Given records:
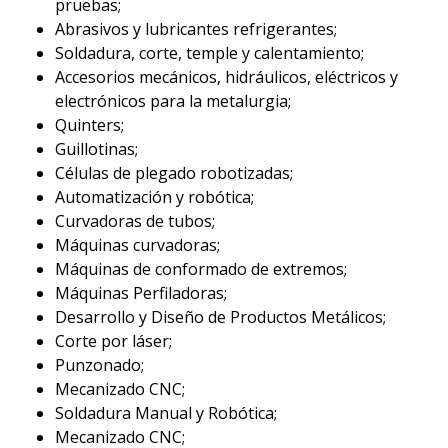
pruebas;
Abrasivos y lubricantes refrigerantes;
Soldadura, corte, temple y calentamiento;
Accesorios mecánicos, hidráulicos, eléctricos y
electrónicos para la metalurgia;
Quinters;
Guillotinas;
Células de plegado robotizadas;
Automatización y robótica;
Curvadoras de tubos;
Máquinas curvadoras;
Máquinas de conformado de extremos;
Máquinas Perfiladoras;
Desarrollo y Diseño de Productos Metálicos;
Corte por láser;
Punzonado;
Mecanizado CNC;
Soldadura Manual y Robótica;
Mecanizado CNC;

What you are asked to do: Starting at the line that contains "Abrasivos y lubricantes refrigerantes;", restate word for word every line through the last one in the records above. Return nothing else.

Task output:
Abrasivos y lubricantes refrigerantes;
Soldadura, corte, temple y calentamiento;
Accesorios mecánicos, hidráulicos, eléctricos y
electrónicos para la metalurgia;
Quinters;
Guillotinas;
Células de plegado robotizadas;
Automatización y robótica;
Curvadoras de tubos;
Máquinas curvadoras;
Máquinas de conformado de extremos;
Máquinas Perfiladoras;
Desarrollo y Diseño de Productos Metálicos;
Corte por láser;
Punzonado;
Mecanizado CNC;
Soldadura Manual y Robótica;
Mecanizado CNC;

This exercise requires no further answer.